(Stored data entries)
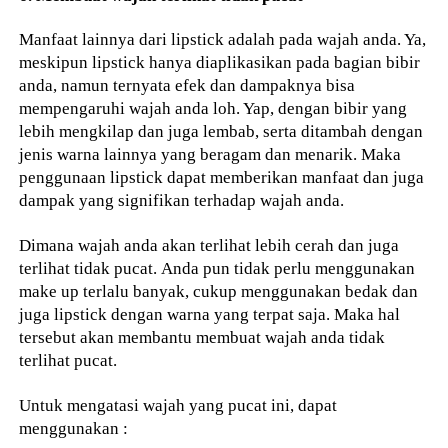
Manfaat lainnya dari lipstick adalah pada wajah anda. Ya,
meskipun lipstick hanya diaplikasikan pada bagian bibir
anda, namun ternyata efek dan dampaknya bisa
mempengaruhi wajah anda loh. Yap, dengan bibir yang
lebih mengkilap dan juga lembab, serta ditambah dengan
jenis warna lainnya yang beragam dan menarik. Maka
penggunaan lipstick dapat memberikan manfaat dan juga
dampak yang signifikan terhadap wajah anda.
Dimana wajah anda akan terlihat lebih cerah dan juga
terlihat tidak pucat. Anda pun tidak perlu menggunakan
make up terlalu banyak, cukup menggunakan bedak dan
juga lipstick dengan warna yang terpat saja. Maka hal
tersebut akan membantu membuat wajah anda tidak
terlihat pucat.
Untuk mengatasi wajah yang pucat ini, dapat
menggunakan :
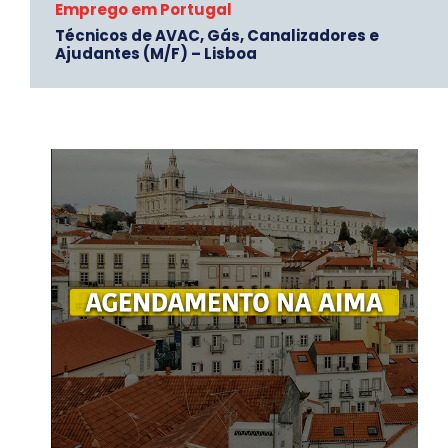
Emprego em Portugal
Técnicos de AVAC, Gás, Canalizadores e
Ajudantes (M/F) – Lisboa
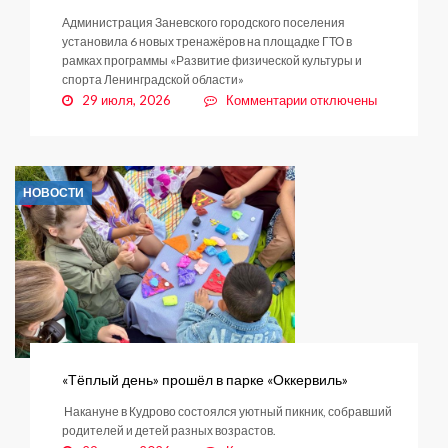
Администрация Заневского городского поселения
установила 6 новых тренажёров на площадке ГТО в
рамках программы «Развитие физической культуры и
спорта Ленинградской области»
к
29 июля, 2026
Комментарии
отключены
записи
Спортивную
зону
в
НОВОСТИ
парке
«Оккервиль»
дополнили
новым
оборудованием
«Тёплый день» прошёл в парке «Оккервиль»
Накануне в Кудрово состоялся уютный пикник, собравший
родителей и детей разных возрастов.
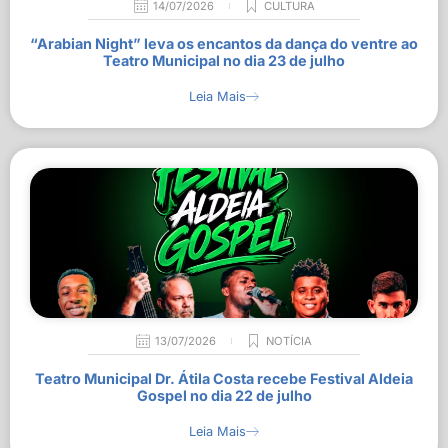
14/07/2026
CULTURA
“Arabian Night” leva os encantos da dança do ventre ao
Teatro Municipal no dia 23 de julho
Leia Mais
13/07/2026
NOTÍCIA
Teatro Municipal Dr. Átila Costa recebe Festival Aldeia
Gospel no dia 22 de julho
Leia Mais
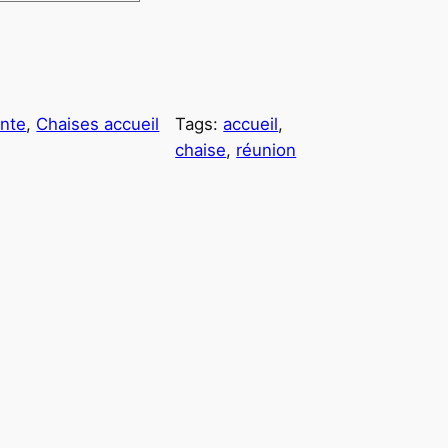
ente
, 
Chaises accueil
Tags:
accueil
, 
chaise
, 
réunion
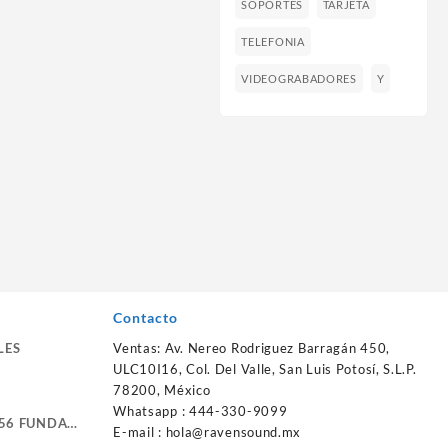
SOPORTES
TARJETA
TELEFONIA
VIDEOGRABADORES
Y
Contacto
LES
Ventas: Av. Nereo Rodriguez Barragán 450,
ULC10I16, Col. Del Valle, San Luis Potosí, S.L.P.
78200, México
Whatsapp : 444-330-9099
56 FUNDA
E-mail :
hola@ravensound.mx
RTE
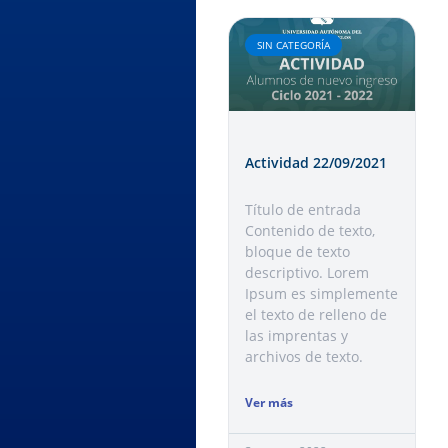
SIN CATEGORÍA
Actividad 22/09/2021
Título de entrada
Contenido de texto,
bloque de texto
descriptivo. Lorem
Ipsum es simplemente
el texto de relleno de
las imprentas y
archivos de texto.
Ver más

*WHAT THIS TASK INVOLVES*
All lines from the one containing "hola@ravensound.mx" through the final line of the entries above are to be copied exactly; the pictures are not.

*RESULT OF THE TASK*
hola@ravensound.mx
RTE
SIN CATEGORÍA
Actividad 22/09/2021
Título de entrada
Contenido de texto,
bloque de texto
descriptivo. Lorem
Ipsum es simplemente
el texto de relleno de
las imprentas y
archivos de texto.
Ver más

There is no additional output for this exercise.